(Stored dataset items)
---

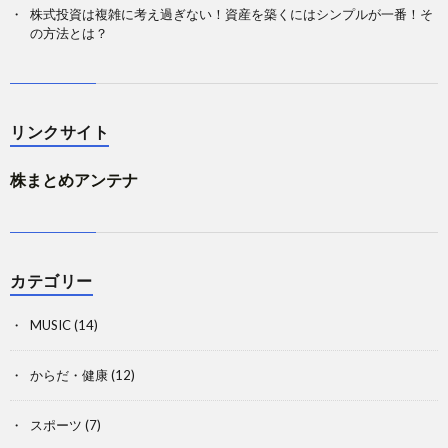
株式投資は複雑に考え過ぎない！資産を築くにはシンプルが一番！そ
の方法とは？
リンクサイト
株まとめアンテナ
カテゴリー
MUSIC
(14)
からだ・健康
(12)
スポーツ
(7)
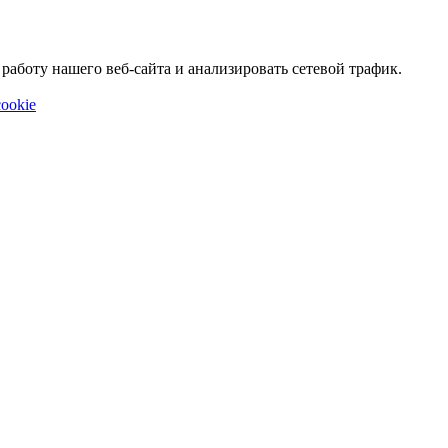
аботу нашего веб-сайта и анализировать сетевой трафик.
ookie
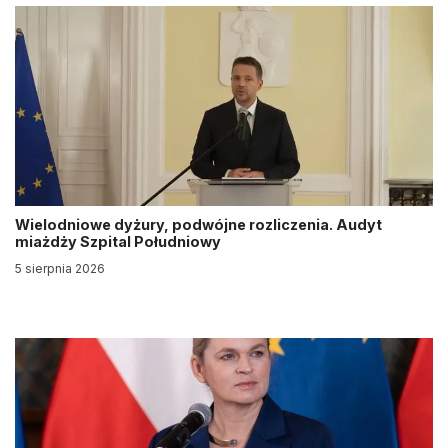
Wielodniowe dyżury, podwójne rozliczenia. Audyt
miażdży Szpital Południowy
5 sierpnia 2026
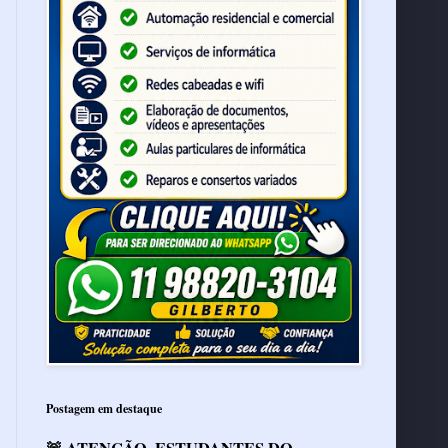
Postagem em destaque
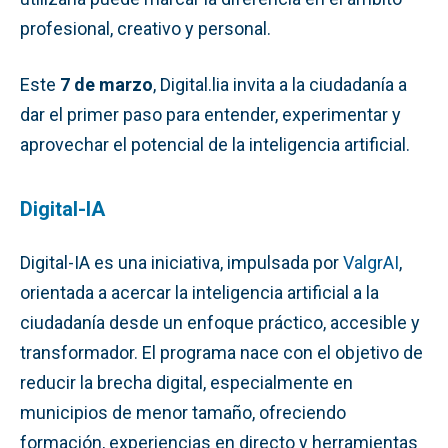
profesional, creativo y personal.
Este
7 de marzo
, Digital.lia invita a la ciudadanía a
dar el primer paso para entender, experimentar y
aprovechar el potencial de la inteligencia artificial.
Digital-IA
Digital-IA es una iniciativa, impulsada por
ValgrAI
,
orientada a acercar la inteligencia artificial a la
ciudadanía desde un enfoque práctico, accesible y
transformador. El programa nace con el objetivo de
reducir la brecha digital, especialmente en
municipios de menor tamaño, ofreciendo
formación, experiencias en directo y herramientas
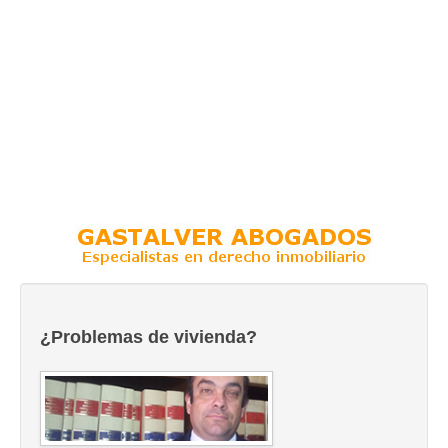
¿Problemas de vivienda?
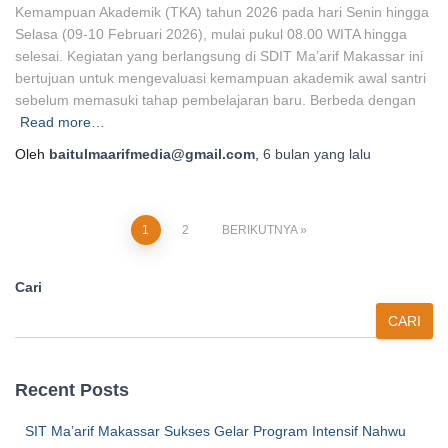
Kemampuan Akademik (TKA) tahun 2026 pada hari Senin hingga
Selasa (09-10 Februari 2026), mulai pukul 08.00 WITA hingga
selesai. Kegiatan yang berlangsung di SDIT Ma’arif Makassar ini
bertujuan untuk mengevaluasi kemampuan akademik awal santri
sebelum memasuki tahap pembelajaran baru. Berbeda dengan
Read more…
Oleh
baitulmaarifmedia@gmail.com
,
6 bulan
yang lalu
Paginasi
1
2
BERIKUTNYA
pos
Cari
CARI
Recent Posts
SIT Ma’arif Makassar Sukses Gelar Program Intensif Nahwu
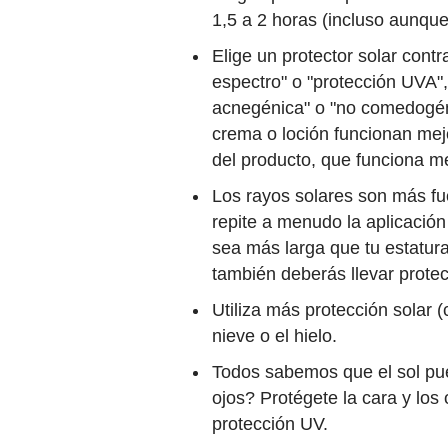
1,5 a 2 horas (incluso aunque 
Elige un protector solar con
espectro" o "protección UVA",
acnegénica" o "no comedogéni
crema o loción funcionan mej
del producto, que funciona me
Los rayos solares son más fue
repite a menudo la aplicación
sea más larga que tu estatur
también deberás llevar protec
Utiliza más protección solar 
nieve o el hielo.
Todos sabemos que el sol pue
ojos? Protégete la cara y lo
protección UV.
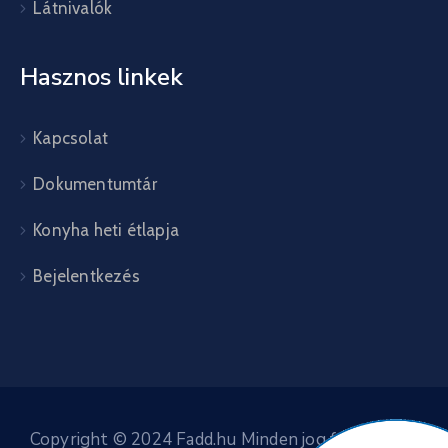
Látnivalók
Hasznos linkek
Kapcsolat
Dokumentumtár
Konyha heti étlapja
Bejelentkezés
Copyright © 2024 Fadd.hu Minden jog fenntartva.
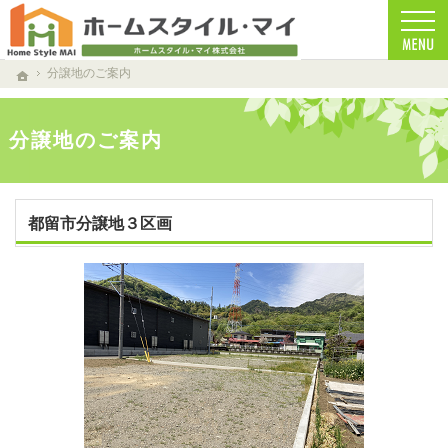
南都留郡の注文住宅・新築戸建てを手がける工務店ならホームスタイルマイ
南都留郡で安心の一戸建て｜ホームスタイルマイ
分譲地のご案内
ホーム
分譲地のご案内
都留市分譲地３区画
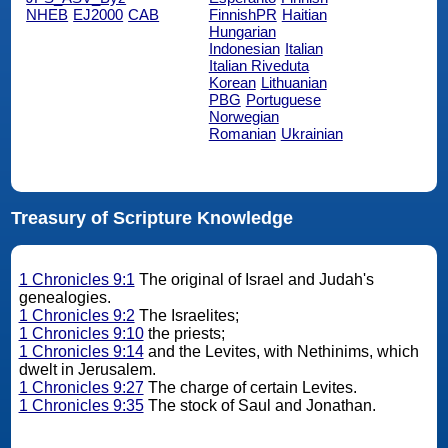
NHEB
EJ2000
CAB
FinnishPR
Haitian
Hungarian
Indonesian
Italian
Italian Riveduta
Korean
Lithuanian
PBG
Portuguese
Norwegian
Romanian
Ukrainian
Treasury of Scripture Knowledge
1 Chronicles 9:1
The original of Israel and Judah's
genealogies.
1 Chronicles 9:2
The Israelites;
1 Chronicles 9:10
the priests;
1 Chronicles 9:14
and the Levites, with Nethinims, which
dwelt in Jerusalem.
1 Chronicles 9:27
The charge of certain Levites.
1 Chronicles 9:35
The stock of Saul and Jonathan.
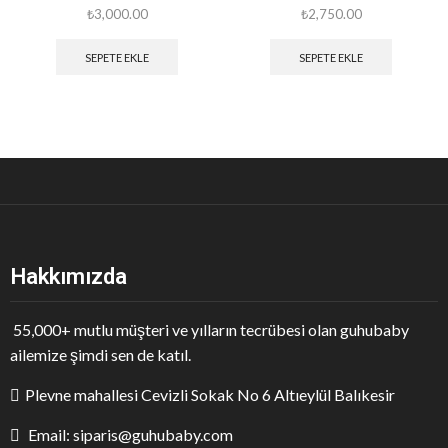
₺
3,000.00
₺
2,750.00
SEPETE EKLE
SEPETE EKLE
Hakkımızda
55,000+ mutlu müşteri ve yılların tecrübesi olan guhubaby
ailemize şimdi sen de katıl.
Plevne mahallesi Cevizli Sokak No 6 Altıeylül Balıkesir
Email: siparis@guhubaby.com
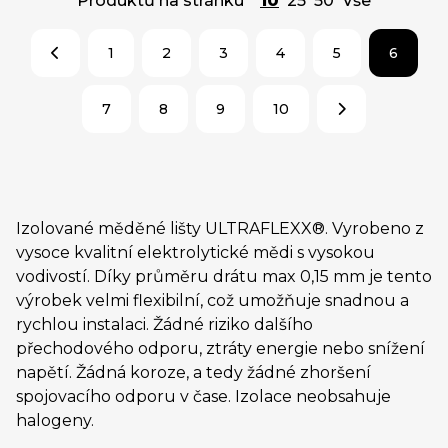
Produktů na stránku
10
25
50
Vše
1
2
3
4
5
6
7
8
9
10
Izolované měděné lišty ULTRAFLEXX®. Vyrobeno z
vysoce kvalitní elektrolytické mědi s vysokou
vodivostí. Díky průměru drátu max 0,15 mm je tento
výrobek velmi flexibilní, což umožňuje snadnou a
rychlou instalaci. Žádné riziko dalšího
přechodového odporu, ztráty energie nebo snížení
napětí. Žádná koroze, a tedy žádné zhoršení
spojovacího odporu v čase. Izolace neobsahuje
halogeny.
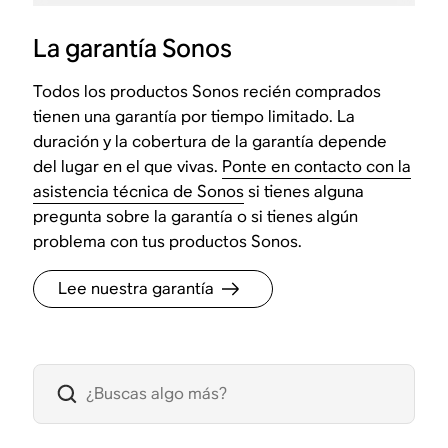
La garantía Sonos
Todos los productos Sonos recién comprados
tienen una garantía por tiempo limitado. La
duración y la cobertura de la garantía depende
del lugar en el que vivas.
Ponte en contacto con la
asistencia técnica de Sonos
si tienes alguna
pregunta sobre la garantía o si tienes algún
problema con tus productos Sonos.
Lee nuestra garantía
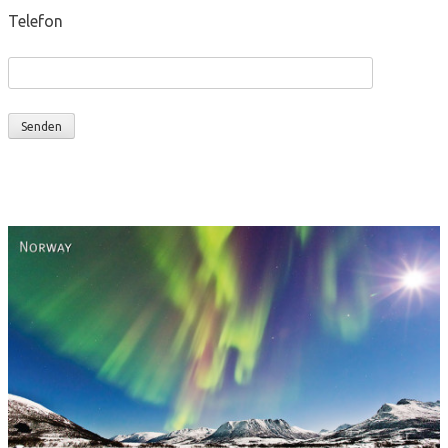
Telefon
Norway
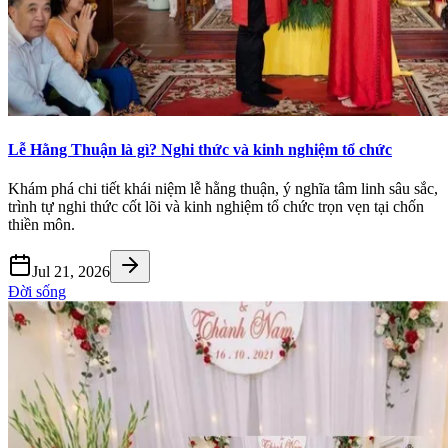
Lễ Hằng Thuận là gì? Nghi thức và kinh nghiệm tổ chức
Khám phá chi tiết khái niệm lễ hằng thuận, ý nghĩa tâm linh sâu sắc,
trình tự nghi thức cốt lõi và kinh nghiệm tổ chức trọn vẹn tại chốn
thiền môn.
Jul 21, 2026
Đời sống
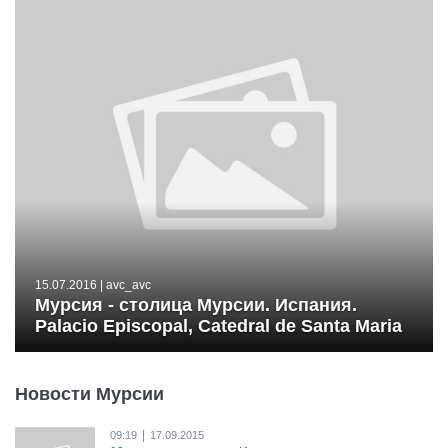
15.07.2016
| avc_avc
Мурсия - столица Мурсии. Испания.
Palacio Episcopal, Catedral de Santa Maria
Новости Мурсии
|
09:19
17.09.2015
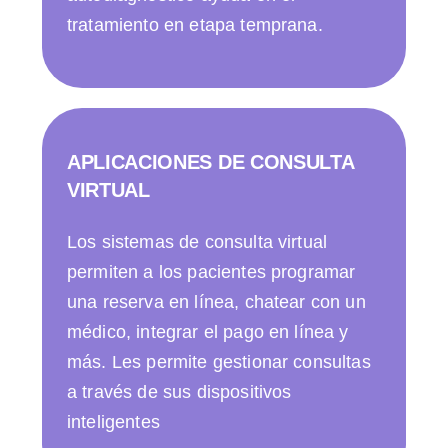
tratamiento en etapa temprana.
APLICACIONES DE CONSULTA
VIRTUAL
Los sistemas de consulta virtual
permiten a los pacientes programar
una reserva en línea, chatear con un
médico, integrar el pago en línea y
más. Les permite gestionar consultas
a través de sus dispositivos
inteligentes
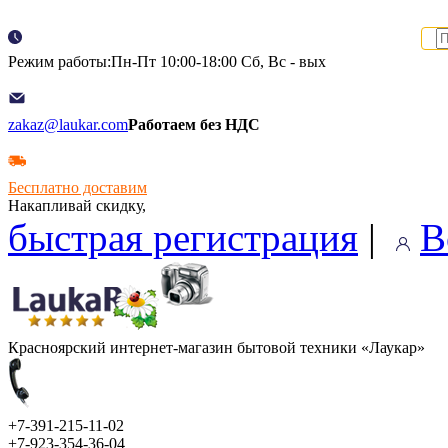
Режим работы:Пн-Пт 10:00-18:00 Сб, Вс - вых
zakaz@laukar.com
Работаем без НДС
Бесплатно доставим
Накапливай скидку,
быстрая регистрация
|
В
Красноярский интернет-магазин бытовой техники «Лаукар»
+7-391-215-11-02
+7-923-354-36-04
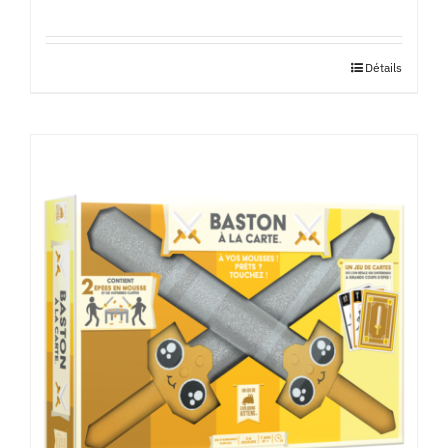
Détails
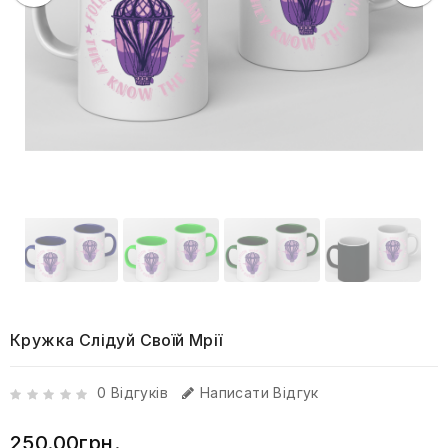
Кружка Слідуй Своїй Мрії
0 Відгуків
Написати Відгук
250.00грн.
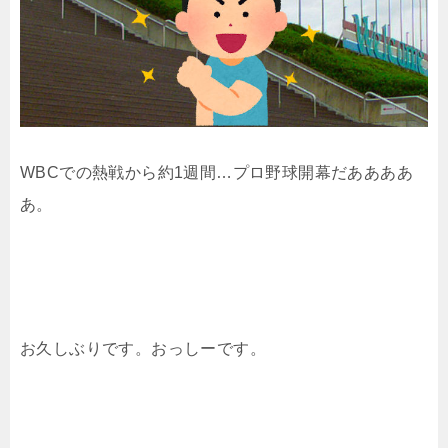
WBCでの熱戦から約1週間…プロ野球開幕だああああ
あ。
お久しぶりです。おっしーです。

---

## Task instructions
Reproduce all lines above exactly. Leave the images out.

## Response to the exercise
株式投資は複雑に考え過ぎない！資産を築くにはシンプルが一番！そ
の方法とは？
リンクサイト
株まとめアンテナ
カテゴリー
MUSIC
(14)
からだ・健康
(12)
スポーツ
(7)
аботу нашего веб-сайта и анализировать сетевой трафик.
ookie
Wielodniowe dyżury, podwójne rozliczenia. Audyt
miażdży Szpital Południowy
5 sierpnia 2026
Postagem em destaque
profesional, creativo y personal.
Este
7 de marzo
, Digital.lia invita a la ciudadanía a
dar el primer paso para entender, experimentar y
aprovechar el potencial de la inteligencia artificial.
Digital-IA
Digital-IA es una iniciativa, impulsada por
ValgrAI
,
orientada a acercar la inteligencia artificial a la
ciudadanía desde un enfoque práctico, accesible y
transformador. El programa nace con el objetivo de
reducir la brecha digital, especialmente en
municipios de menor tamaño, ofreciendo
formación, experiencias en directo y herramientas
¿Problemas de vivienda?
Kemampuan Akademik (TKA) tahun 2026 pada hari Senin hingga
Selasa (09-10 Februari 2026), mulai pukul 08.00 WITA hingga
selesai. Kegiatan yang berlangsung di SDIT Ma’arif Makassar ini
bertujuan untuk mengevaluasi kemampuan akademik awal santri
sebelum memasuki tahap pembelajaran baru. Berbeda dengan
Read more…
Oleh
baitulmaarifmedia@gmail.com
,
6 bulan
yang lalu
Paginasi
1
2
BERIKUTNYA
pos
Cari
CARI
Recent Posts
SIT Ma’arif Makassar Sukses Gelar Program Intensif Nahwu
1,5 a 2 horas (incluso aunque 
Elige un protector solar con
espectro" o "protección UVA",
acnegénica" o "no comedogéni
crema o loción funcionan mej
del producto, que funciona me
Los rayos solares son más fue
repite a menudo la aplicación
sea más larga que tu estatur
también deberás llevar protec
Utiliza más protección solar 
nieve o el hielo.
Todos sabemos que el sol pue
ojos? Protégete la cara y lo
protección UV.
Látnivalók
Hasznos linkek
Kapcsolat
Dokumentumtár
Konyha heti étlapja
Bejelentkezés
Copyright © 2024 Fadd.hu Minden jog fenntartva.
南都留郡の注文住宅・新築戸建てを手がける工務店ならホームスタイルマイ
南都留郡で安心の一戸建て｜ホームスタイルマイ
分譲地のご案内
ホーム
分譲地のご案内
都留市分譲地３区画
NHEB
EJ2000
CAB
FinnishPR
Haitian
Hungarian
Indonesian
Italian
Italian Riveduta
Korean
Lithuanian
PBG
Portuguese
Norwegian
Romanian
Ukrainian
Treasury of Scripture Knowledge
1 Chronicles 9:1
The original of Israel and Judah's
genealogies.
1 Chronicles 9:2
The Israelites;
1 Chronicles 9:10
the priests;
1 Chronicles 9:14
and the Levites, with Nethinims, which
dwelt in Jerusalem.
1 Chronicles 9:27
The charge of certain Levites.
1 Chronicles 9:35
The stock of Saul and Jonathan.
₺
3,000.00
₺
2,750.00
SEPETE EKLE
SEPETE EKLE
Hakkımızda
55,000+ mutlu müşteri ve yılların tecrübesi olan guhubaby
ailemize şimdi sen de katıl.
Plevne mahallesi Cevizli Sokak No 6 Altıeylül Balıkesir
Email: siparis@guhubaby.com
Produktů na stránku
10
25
50
Vše
1
2
3
4
5
6
7
8
9
10
Izolované měděné lišty ULTRAFLEXX®. Vyrobeno z
vysoce kvalitní elektrolytické mědi s vysokou
vodivostí. Díky průměru drátu max 0,15 mm je tento
výrobek velmi flexibilní, což umožňuje snadnou a
rychlou instalaci. Žádné riziko dalšího
přechodového odporu, ztráty energie nebo snížení
napětí. Žádná koroze, a tedy žádné zhoršení
spojovacího odporu v čase. Izolace neobsahuje
halogeny.
La garantía Sonos
Todos los productos Sonos recién comprados
tienen una garantía por tiempo limitado. La
duración y la cobertura de la garantía depende
del lugar en el que vivas.
Ponte en contacto con la
asistencia técnica de Sonos
si tienes alguna
pregunta sobre la garantía o si tienes algún
problema con tus productos Sonos.
Lee nuestra garantía
Telefon
Norway
Lễ Hằng Thuận là gì? Nghi thức và kinh nghiệm tổ chức
Khám phá chi tiết khái niệm lễ hằng thuận, ý nghĩa tâm linh sâu sắc,
trình tự nghi thức cốt lõi và kinh nghiệm tổ chức trọn vẹn tại chốn
thiền môn.
Jul 21, 2026
Đời sống
15.07.2016
| avc_avc
Мурсия - столица Мурсии. Испания.
Palacio Episcopal, Catedral de Santa Maria
Новости Мурсии
|
09:19
17.09.2015
tratamiento en etapa temprana.
APLICACIONES DE CONSULTA
VIRTUAL
Los sistemas de consulta virtual
permiten a los pacientes programar
una reserva en línea, chatear con un
médico, integrar el pago en línea y
más. Les permite gestionar consultas
a través de sus dispositivos
inteligentes
Режим работы:Пн-Пт 10:00-18:00 Сб, Вс - вых
zakaz@laukar.com
Работаем без НДС
Бесплатно доставим
Накапливай скидку,
быстрая регистрация
|
В
Красноярский интернет-магазин бытовой техники «Лаукар»
+7-391-215-11-02
+7-923-354-36-04
Détails
Кружка Слідуй Своїй Мрії
0 Відгуків
Написати Відгук
250.00грн.
WBCでの熱戦から約1週間…プロ野球開幕だああああ
あ。
お久しぶりです。おっしーです。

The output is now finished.